TASK GOAL — In the listing below, start your output at the line with "needs upgrading. The" and end it after the line with "were hard to", copying every line exactly.
○ ○ ○ ○
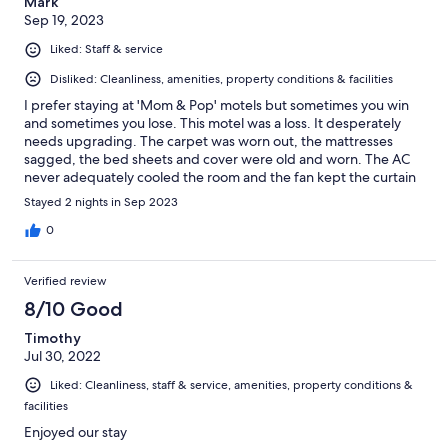
Mark
Sep 19, 2023
Liked: Staff & service
Disliked: Cleanliness, amenities, property conditions & facilities
I prefer staying at 'Mom & Pop' motels but sometimes you win
and sometimes you lose. This motel was a loss. It desperately
needs upgrading. The carpet was worn out, the mattresses
sagged, the bed sheets and cover were old and worn. The AC
never adequately cooled the room and the fan kept the curtain
on the window above blowing 3 feet into the air. The door locks
Stayed 2 nights in Sep 2023
were hard to open and the deadbolt popped out every time the
door opened and was nearly impossible to get back in so the
0
door could be closed. On the positive side, the location is great
and parking was good. I just think the owners are milking
Verified review
everything they can get out of this motel without putting much
into it.
8/10 Good
Timothy
Jul 30, 2022
Liked: Cleanliness, staff & service, amenities, property conditions &
facilities
Enjoyed our stay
○ ○ ○ ○
SOLVED EXERCISE —
needs upgrading. The carpet was worn out, the mattresses
sagged, the bed sheets and cover were old and worn. The AC
never adequately cooled the room and the fan kept the curtain
on the window above blowing 3 feet into the air. The door locks
Stayed 2 nights in Sep 2023
were hard to open and the deadbolt popped out every time the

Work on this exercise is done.